She likes strawberries, but she hardly ever eats them.
You should write to her and thank her for the present.
These are simple examples of complex sentences.
Here’s your recipe: independent clause + conjunction + independent clause.
You generally need a comma at the end of the first clause, before the conjunction, but
comma rules are quite flexible in English, so you won’t always need a comma.
Look at the first example:
He runs around the park every morning, so he’s in pretty good shape.
Which word is the conjunction?
The conjunction is so.
You can split this sentence into two full, meaningful sentences:
Let’s look at one more:
She likes strawberries, but she hardly ever eats them.
Again, you can split this into two full sentences.
You might think that the second sentence
here isn’t complete or doesn’t make sense by itself.
As it is, you’d be right.
However, you can change them to strawberries, and then it’s a complete, meaningful sentence:
But, she hardly ever eats strawberries.
You can keep adding conjunctions and clauses for as long as you want:
She likes strawberries, but she hardly ever eats them, and she doesn’t earn much money,
so she has to be careful how much she spends on groceries, and fresh food is generally
more expensive than canned or frozen produce, so…
Of course, just because you can, it doesn’t mean it’s a good idea.
Sentences with too many clauses are difficult to follow, so it’s generally better to limit
your complex sentences to two or, maximum, three clauses.
Now, you know how to build complex sentences using independent clauses.
What about dependent clauses?
Do you remember the definition of a dependent clause?
A dependent clause is a part of a sentence which would not make sense by itself.
Let’s see an example:
She’s taller than I am.
This short sentence has two clauses.
Can you see where the two clauses start and end, and which one is dependent?
The two clauses are:
She’s taller.
And: Than I am.
They’re linked with the conjunction than.
The second clause, than I am, is dependent.
It doesn’t make sense by itself.
Let’s see some other ways to build complex sentences with dependent clauses.
You can add a dependent clause with conjunctions like if, because, although, unless, or wherever.
For example:
If you’re late, I’ll leave without you.
He’s broke because he spent all his money on beer.
Although she spends a lot of time at work, she doesn’t get much done.
I won’t do it unless you come with me.
We can meet wherever you want.
Often, you can change the order of the two clauses if you want, so you can say:
If you’re late, I’ll leave without you.
Or: I’ll leave without you if you’re late.
Notice that there’s a comma between the two clauses if the dependent clause is first,
but not if the independent clause is first.
What’s the difference between these complex sentences and the ones you saw in part four?
Here, you can’t split the sentence in two.
Well, you can, but one of the two parts won’t make sense:
If you’re late.
I’ll leave without you.
I’ll leave without you is an independent clause, so it makes sense by itself.

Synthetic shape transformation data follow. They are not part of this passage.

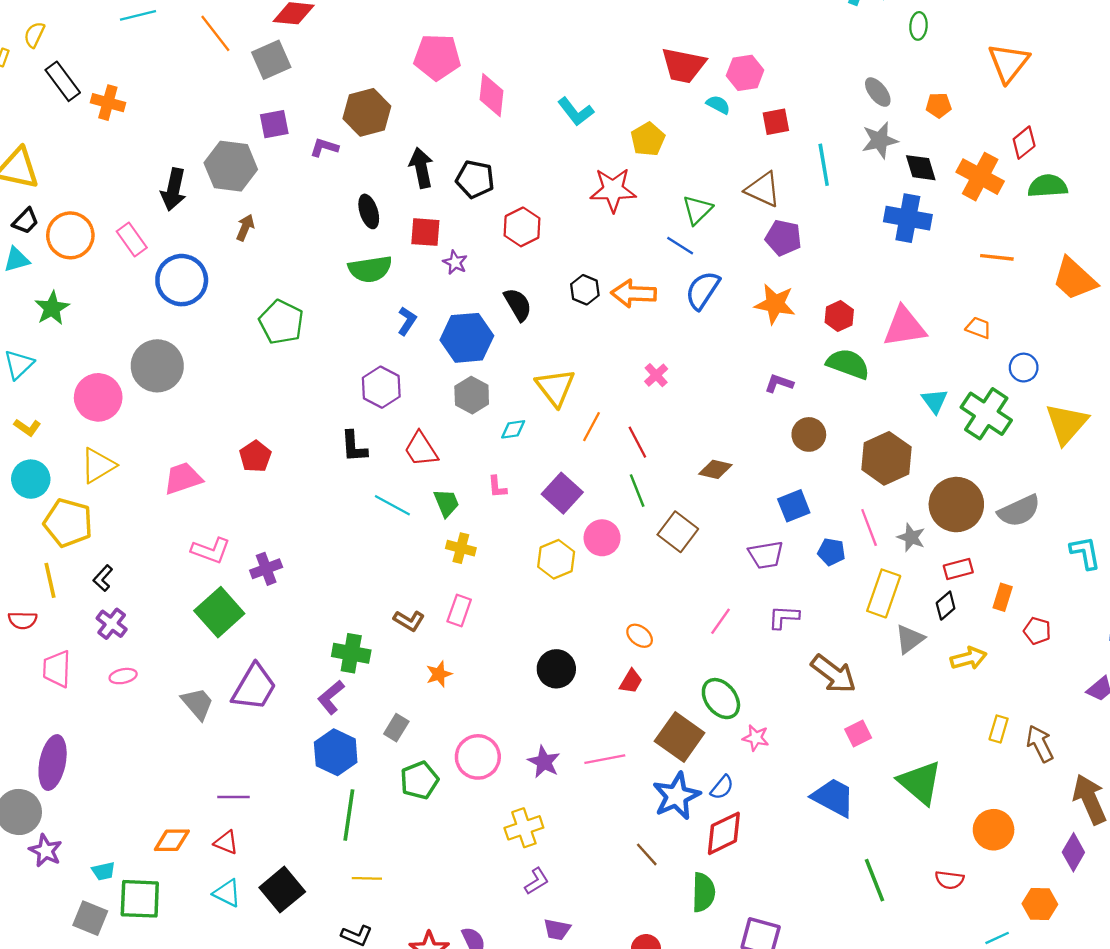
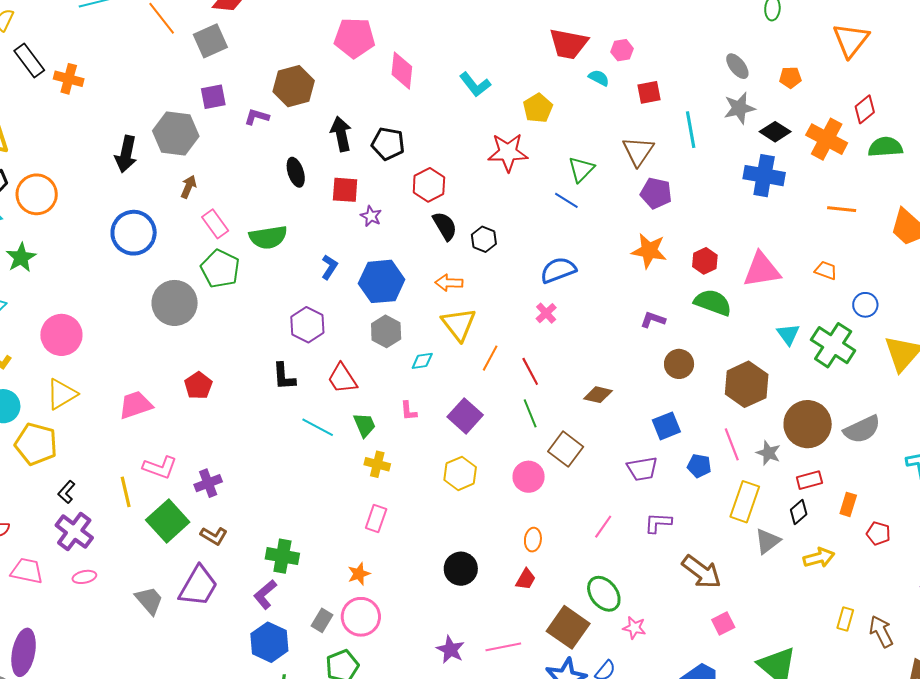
pink hexagon: (745, 73) -> (622, 50), size x0.7
black diamond: (921, 168) -> (775, 132), turned -40
brown triangle: (763, 189) -> (638, 151), turned 40
pink rectangle: (132, 239) -> (215, 224), moved
green semicircle: (370, 269) -> (268, 237), moved
blue semicircle: (703, 290) -> (558, 270), moved, turned 36
orange arrow: (634, 294) -> (449, 283), moved, size x0.7
black semicircle: (518, 304) -> (445, 226), moved
gray circle: (157, 366) -> (175, 303), moved
pink circle: (602, 538) -> (529, 477), moved
yellow line: (50, 580) -> (126, 492), moved
brown L-shape: (409, 621) -> (214, 536), moved
purple cross: (112, 624) -> (74, 532), size x1.4
orange ellipse: (640, 636) -> (533, 540), turned 60
pink trapezoid: (57, 669) -> (27, 571), turned 100
pink circle: (478, 757) -> (361, 617), moved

But the other clause—if you’re late—is dependent, and it doesn’t make sense by
itself.
It needs something more to make it complete.
What other common ways are there to build complex sentences with dependent clauses?

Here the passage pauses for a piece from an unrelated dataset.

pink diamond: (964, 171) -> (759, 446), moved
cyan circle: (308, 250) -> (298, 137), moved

Another common structure is relative clauses, using relative pronouns like who, which or
what to link two clauses.
For example:
That’s the guy who shouted at me.
I have no idea what’s going on.
They gave us a cake which was made from dried beetroot.

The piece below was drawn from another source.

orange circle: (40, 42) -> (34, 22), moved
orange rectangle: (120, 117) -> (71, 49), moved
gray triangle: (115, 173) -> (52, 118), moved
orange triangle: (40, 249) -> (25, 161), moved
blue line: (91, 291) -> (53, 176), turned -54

In these cases, the dependent clause goes after the independent clause.
Let’s review what you’ve learned in this lesson.
You can build a very simple sentence, with just a verb:
Work!
You can add a subject and complement to make a simple sentence:
She works in a zoo.
You can use adjectives and adverbs to add description.
Apparently, she works in a private zoo.
You can make a complex sentence by adding a second independent clause, with a conjunction.
Apparently, she works in a private zoo, so she must know a lot about animals.
You can also make a complex sentence by adding a dependent clause, or even several dependent
clauses, again using conjunctions to connect them.
Apparently, she works in a private zoo, so she must know a lot about animals, which surprises
me because as far as I know she studied economics at university, although I guess I could be
wrong.
This is a big topic, and it will take you time to learn everything about these points.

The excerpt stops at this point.